Interestingly, such field penetration effect due to “non-perfect” STI may also be utilized for forming vertical resistors, FETs, and circuits as disclosed in co-pending U.S. patent applications Ser. No. 10/268,585 and to the same inventor. Thus, the coupling effect through STI may also be useful if the coupling through STI is enhanced.
Furthermore, the effect of stress in the active area is discussed in “New mechanical reliability issues for deep-submicron devices”, H. Miura and S. Ikeda, Symposium of manufacturing technology workshop, Taiwan, p. 140–147, 1998. It is desired to control this stress, especially as it relates to isolation formation. Other related literature includes co-pending U.S. patent application Ser. No. 10/444,874, “Carrier mobility enhancement in strained Si-on-insulator fabricated by wafer bonding” by L. J. Huang et al, Symposium VLSI Tech., Dig. Tech. Papers, Kyoto, Japan, p. 57–58, 2001; “Fabrication and analysis of deep submicron strained-Si n-MOSFETs”, by K. Rim et al, IEEE Trans. Electron Dev., vol. 47, no. 7, p. 1406–1415, July 2000; “Strained Si surface channel MOSFETs for high performance CMOS technology”, by K. Rim, ISSCC, paper #7.3, p. 116–117, 2001; “Carrier mobility and process stability of strained Si n- and p-MOSFETs on SiGe virtual substrates”, by M. T. Currie et al, J. Vacuum Science Technology B, vol. 19, no. 6, p. 2268, November/December 2001; “Enhanced performance in sub-100 nm CMOSFETs using strained epitaxial Silicon-Germanium”, by Y. C. Yeo et al, IEDM, p. 753, 2000; “SiGe HBT technology: a new contender for Si-based RF and microwave circuit applications”, by J. D. Cressler, IEEE Trans. Microwave and Techniques, V. 46, No. 5, p. 572–589. Related patents include U.S. Pat. No. 6,297,128 to H. S. Kim et al and U.S. Pat. No. 6,037,237 to M. H. Park et al.
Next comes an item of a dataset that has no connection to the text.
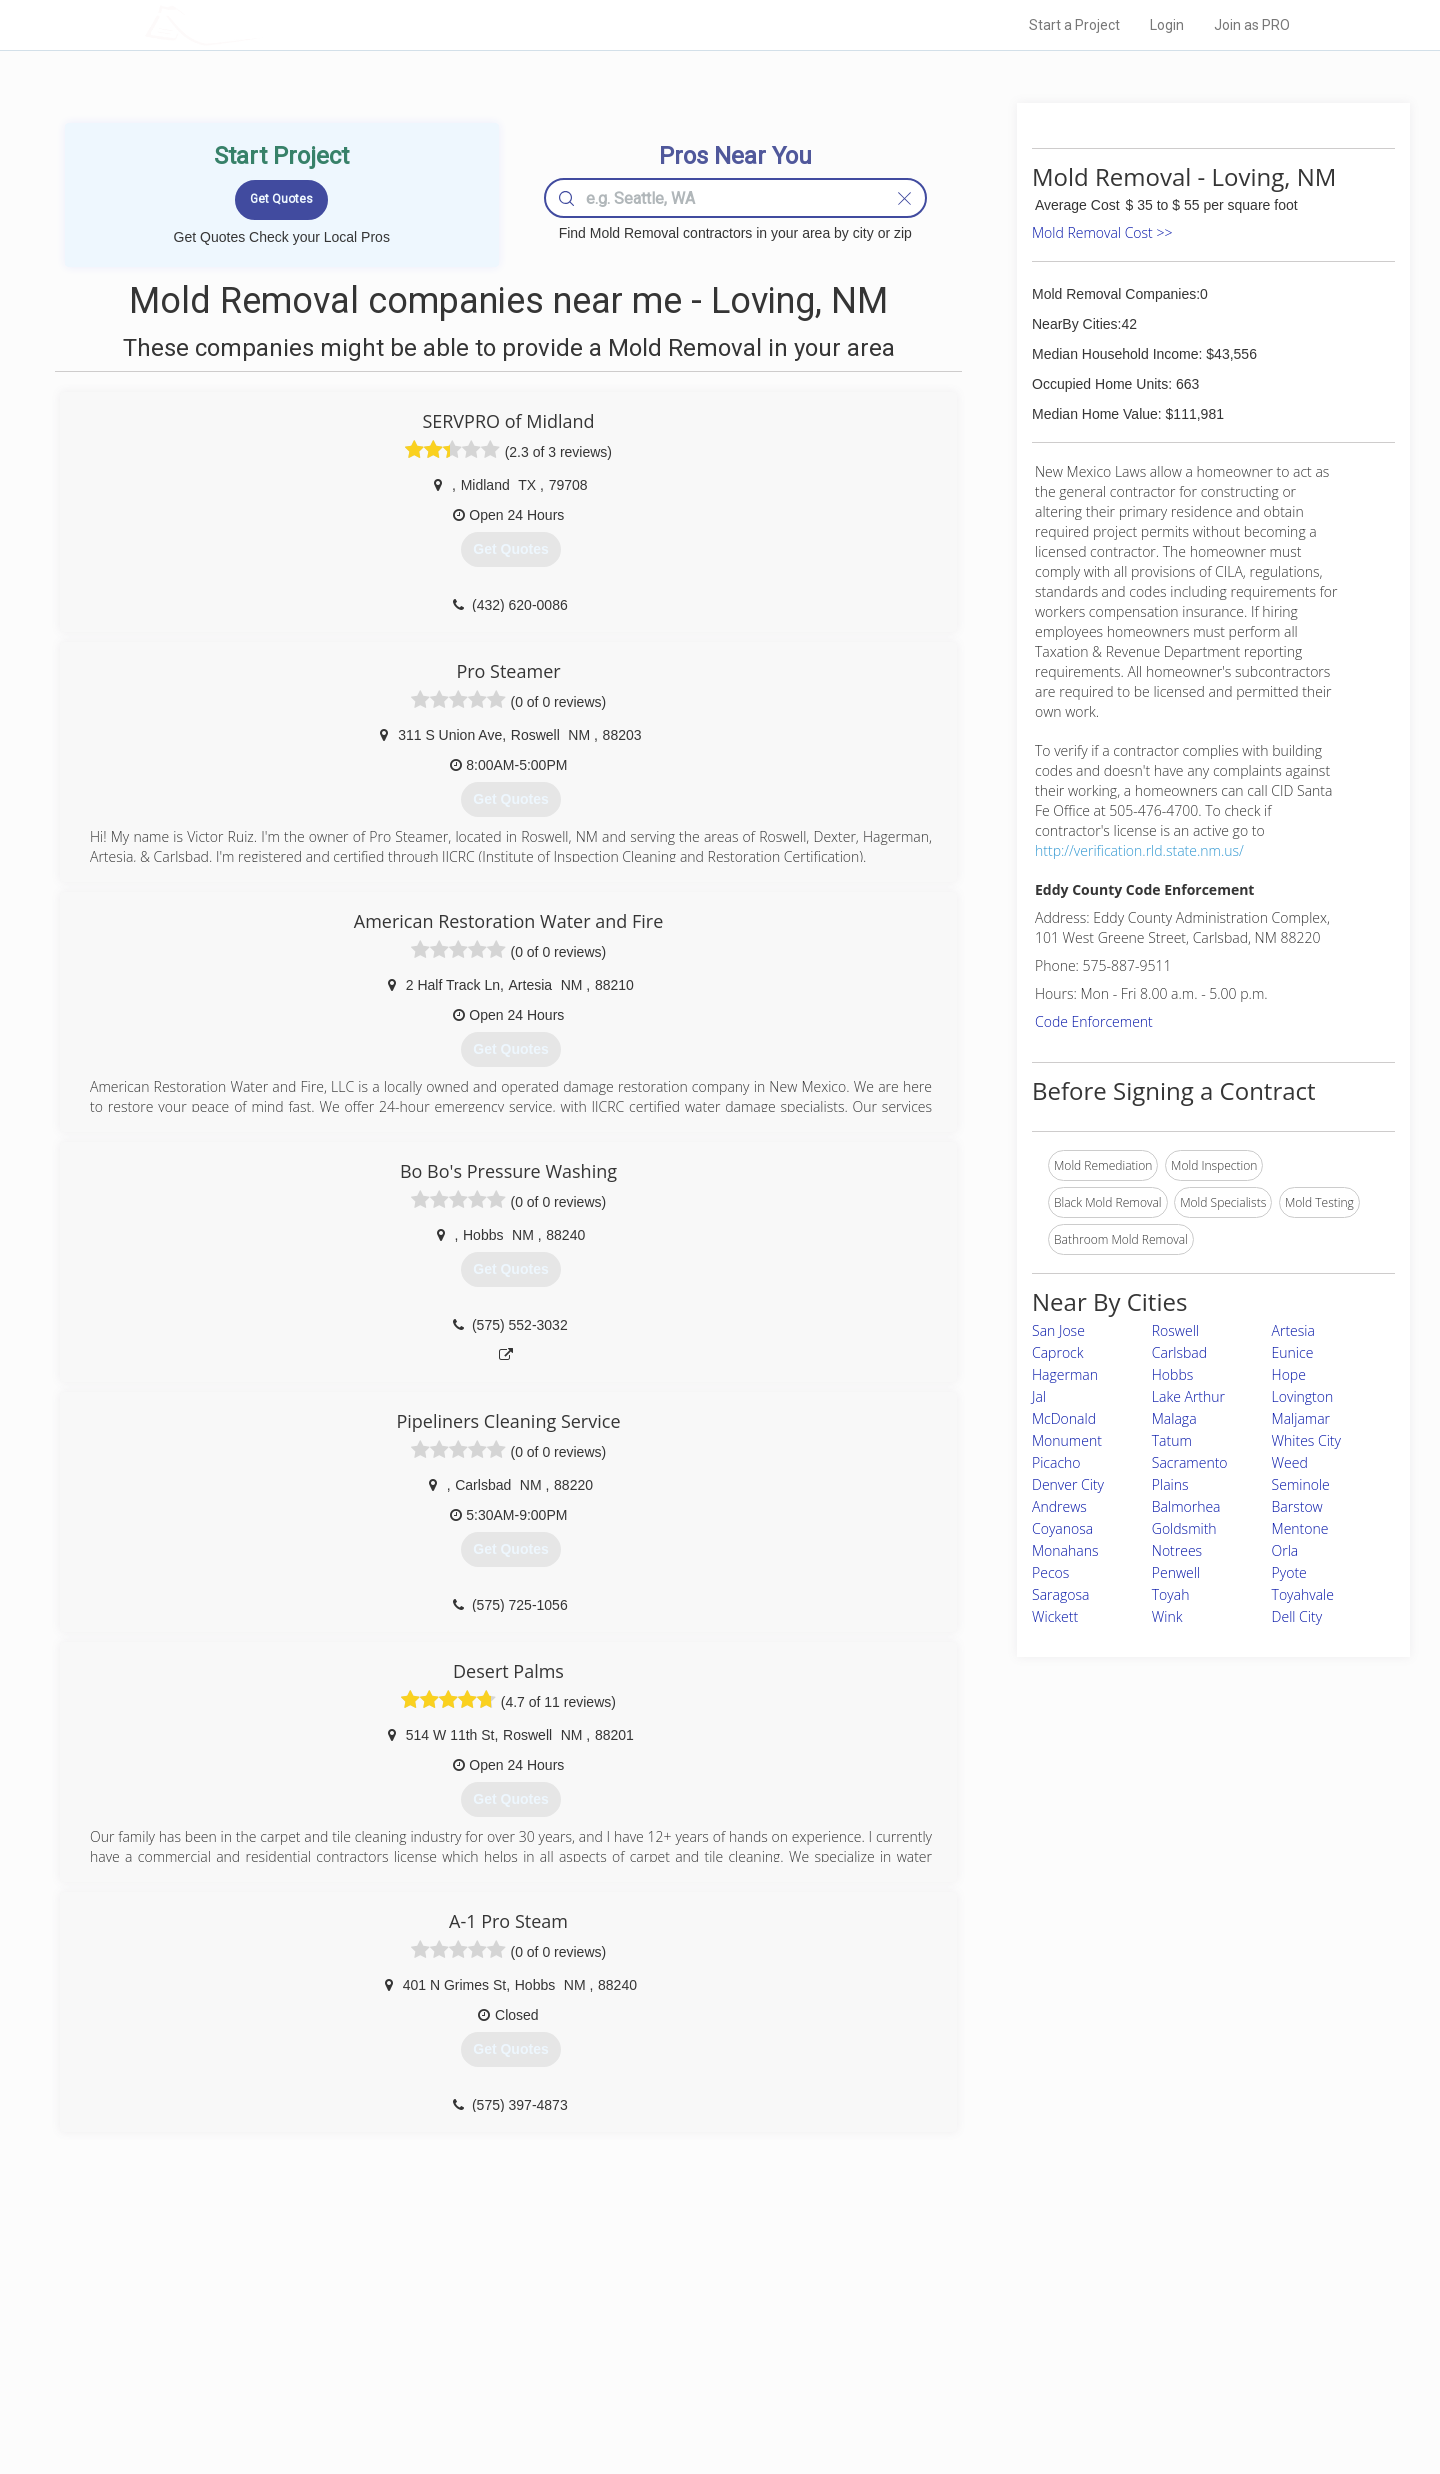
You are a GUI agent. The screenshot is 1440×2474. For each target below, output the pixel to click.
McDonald (1064, 1418)
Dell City (1297, 1616)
U.S. Pat. No. 6,074,909 to Gruening shows a STI and a vertical transistor process. U.S. Pat. No. 6,255,176B1 to Kim et al shows a STI with a high dielectric constant material. U.S. Pat. No. 6,194,283B1 to Gardner et al discloses a low dielectric constant spacer layer in a STI process. U.S. Pat. No. 5,742,091 to Hebert shows a low dielectric constant material as a liner or as a fill layer in a STI process.